Now that the goal of winning the Tour has been achieved, what does Pierre Mas have in mind? “Well it was always planned that the support would be for three years so the story has been great. There was a good budget, now the present is the Class40 and the new boat which has a lot of potential.” Says Laure-Amelie Lelong. “This represents an important investment for a company of our size [again they won’t disclose details but a good performance budget in Class40 exceeds 200,000 euros per year, Ed]. And we have a CEO who is very careful, he does not do things on a whim.”
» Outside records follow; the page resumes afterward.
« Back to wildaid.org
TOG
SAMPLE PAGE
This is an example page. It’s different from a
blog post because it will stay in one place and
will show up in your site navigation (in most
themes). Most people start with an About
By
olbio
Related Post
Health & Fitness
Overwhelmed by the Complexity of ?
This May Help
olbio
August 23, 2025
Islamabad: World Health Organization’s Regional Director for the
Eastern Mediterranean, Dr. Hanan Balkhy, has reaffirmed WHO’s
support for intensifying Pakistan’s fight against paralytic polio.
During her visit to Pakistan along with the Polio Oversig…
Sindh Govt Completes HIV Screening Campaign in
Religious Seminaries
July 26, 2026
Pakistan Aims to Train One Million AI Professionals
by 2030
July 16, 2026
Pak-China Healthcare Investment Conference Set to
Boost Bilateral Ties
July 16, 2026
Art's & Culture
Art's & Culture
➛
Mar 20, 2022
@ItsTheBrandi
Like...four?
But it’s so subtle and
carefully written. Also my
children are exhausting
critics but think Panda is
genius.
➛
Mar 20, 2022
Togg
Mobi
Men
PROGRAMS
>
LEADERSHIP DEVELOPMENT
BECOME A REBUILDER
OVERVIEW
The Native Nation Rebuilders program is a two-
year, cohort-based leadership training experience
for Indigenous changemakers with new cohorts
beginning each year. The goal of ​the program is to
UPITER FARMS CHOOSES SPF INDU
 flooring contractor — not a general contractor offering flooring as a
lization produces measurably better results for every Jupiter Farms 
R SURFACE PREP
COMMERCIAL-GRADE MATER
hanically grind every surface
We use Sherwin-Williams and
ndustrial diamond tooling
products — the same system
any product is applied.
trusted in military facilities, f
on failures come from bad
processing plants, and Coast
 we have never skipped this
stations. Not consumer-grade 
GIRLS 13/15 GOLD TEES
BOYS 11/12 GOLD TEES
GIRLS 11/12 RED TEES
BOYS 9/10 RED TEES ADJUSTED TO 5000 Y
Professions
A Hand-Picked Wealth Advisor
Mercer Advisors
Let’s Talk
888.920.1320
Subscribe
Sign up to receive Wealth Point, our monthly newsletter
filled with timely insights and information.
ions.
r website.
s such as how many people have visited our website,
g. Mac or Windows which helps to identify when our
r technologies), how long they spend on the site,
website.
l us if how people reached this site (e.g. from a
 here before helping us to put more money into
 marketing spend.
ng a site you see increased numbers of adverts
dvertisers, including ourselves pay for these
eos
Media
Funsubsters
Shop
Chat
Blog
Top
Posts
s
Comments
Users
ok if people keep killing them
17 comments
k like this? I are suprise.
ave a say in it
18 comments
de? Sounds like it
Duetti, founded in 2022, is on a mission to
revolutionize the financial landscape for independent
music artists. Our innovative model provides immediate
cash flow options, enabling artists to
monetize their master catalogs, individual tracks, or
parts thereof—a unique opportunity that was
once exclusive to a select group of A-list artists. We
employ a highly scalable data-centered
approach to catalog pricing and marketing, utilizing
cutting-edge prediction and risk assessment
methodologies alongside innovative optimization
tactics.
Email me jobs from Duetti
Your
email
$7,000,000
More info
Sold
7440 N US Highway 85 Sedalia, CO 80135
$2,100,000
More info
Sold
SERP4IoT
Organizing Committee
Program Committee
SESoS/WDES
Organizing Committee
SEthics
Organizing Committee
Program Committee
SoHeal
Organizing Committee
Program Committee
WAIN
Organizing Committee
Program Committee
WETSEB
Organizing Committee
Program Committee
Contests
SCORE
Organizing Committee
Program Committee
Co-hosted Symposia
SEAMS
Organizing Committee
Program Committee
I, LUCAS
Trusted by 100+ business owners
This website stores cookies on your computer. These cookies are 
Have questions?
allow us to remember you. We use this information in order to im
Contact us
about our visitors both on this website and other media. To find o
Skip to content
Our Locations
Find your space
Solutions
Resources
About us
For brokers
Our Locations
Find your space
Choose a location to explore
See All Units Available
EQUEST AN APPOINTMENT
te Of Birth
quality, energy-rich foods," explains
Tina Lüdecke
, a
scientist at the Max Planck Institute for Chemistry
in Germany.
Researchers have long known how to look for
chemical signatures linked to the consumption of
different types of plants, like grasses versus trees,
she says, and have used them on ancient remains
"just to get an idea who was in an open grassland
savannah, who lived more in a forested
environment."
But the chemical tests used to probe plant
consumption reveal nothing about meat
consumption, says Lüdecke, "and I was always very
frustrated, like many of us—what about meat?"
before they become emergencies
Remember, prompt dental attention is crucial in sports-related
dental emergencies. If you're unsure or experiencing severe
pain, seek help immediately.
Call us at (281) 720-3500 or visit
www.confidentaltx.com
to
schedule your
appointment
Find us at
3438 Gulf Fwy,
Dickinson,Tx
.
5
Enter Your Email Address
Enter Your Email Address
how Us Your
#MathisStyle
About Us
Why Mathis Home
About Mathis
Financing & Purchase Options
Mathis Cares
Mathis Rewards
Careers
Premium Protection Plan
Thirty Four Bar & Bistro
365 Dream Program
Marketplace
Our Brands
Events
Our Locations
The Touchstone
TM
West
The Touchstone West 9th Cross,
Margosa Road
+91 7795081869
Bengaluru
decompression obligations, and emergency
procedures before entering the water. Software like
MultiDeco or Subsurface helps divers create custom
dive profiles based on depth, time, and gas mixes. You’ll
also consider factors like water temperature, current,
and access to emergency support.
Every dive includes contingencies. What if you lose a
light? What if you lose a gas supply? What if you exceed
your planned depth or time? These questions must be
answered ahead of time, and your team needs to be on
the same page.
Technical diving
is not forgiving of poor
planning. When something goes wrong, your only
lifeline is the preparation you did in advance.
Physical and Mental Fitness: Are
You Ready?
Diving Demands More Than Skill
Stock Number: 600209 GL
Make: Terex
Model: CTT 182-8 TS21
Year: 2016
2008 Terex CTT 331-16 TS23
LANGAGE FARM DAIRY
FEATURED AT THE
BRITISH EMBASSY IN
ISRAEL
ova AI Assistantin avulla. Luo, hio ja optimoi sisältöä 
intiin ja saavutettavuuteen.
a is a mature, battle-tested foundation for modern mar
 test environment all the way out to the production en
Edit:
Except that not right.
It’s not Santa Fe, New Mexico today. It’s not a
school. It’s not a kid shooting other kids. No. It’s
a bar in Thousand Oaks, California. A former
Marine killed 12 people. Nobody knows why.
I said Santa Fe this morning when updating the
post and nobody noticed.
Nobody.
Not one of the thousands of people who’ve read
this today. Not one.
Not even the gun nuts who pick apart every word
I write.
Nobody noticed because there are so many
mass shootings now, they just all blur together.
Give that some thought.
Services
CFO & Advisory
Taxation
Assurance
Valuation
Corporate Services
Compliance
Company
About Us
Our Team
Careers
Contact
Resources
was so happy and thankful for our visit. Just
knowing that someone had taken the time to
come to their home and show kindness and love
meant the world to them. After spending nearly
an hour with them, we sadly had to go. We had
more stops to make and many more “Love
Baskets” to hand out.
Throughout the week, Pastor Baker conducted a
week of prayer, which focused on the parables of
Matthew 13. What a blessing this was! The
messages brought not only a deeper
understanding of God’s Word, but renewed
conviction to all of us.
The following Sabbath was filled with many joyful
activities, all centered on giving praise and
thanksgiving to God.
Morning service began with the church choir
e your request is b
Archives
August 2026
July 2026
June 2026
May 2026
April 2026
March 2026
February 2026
And for Pierre Mas and his team who wish to continue to sail together, now an accomplished  fighting unit galvanised by these three years in the Diam 24, but they maybe don’t stay within the budgetary scope of the Beijaflore. “We have developed a multi-skilled group that wants to continue in high-level sailing, now we must find the resources for a new project,” confirms Mas. But what project ? “It’s complicated, the GC32 or the TS35 [successor of the D35 in 2020, Ed] might be the way, with a fast boat and a development aspect that appeals to everyone, but these are an extra step up in terms of budget. But it might also be offshore racing. I have memories of the Whitbread. And the new format of The Ocean Race at two levels is quite tempting. The VO65 project is well matched to our objectives, it would allow us to evolve the group and the overall structure. ”

Such a project requires than ten million euros at least which is a significant step up, particularly given that the team wants to continue to compete at the top level: “What interests us is to have the means to win. That was the case with Beijaflore. I have done too America Cup programmes on the cheap, where you put a lot of energy but you are disqualified before the start just because of the budget limitations. I do not want to do that stuff again “, concludes Pierre Mas.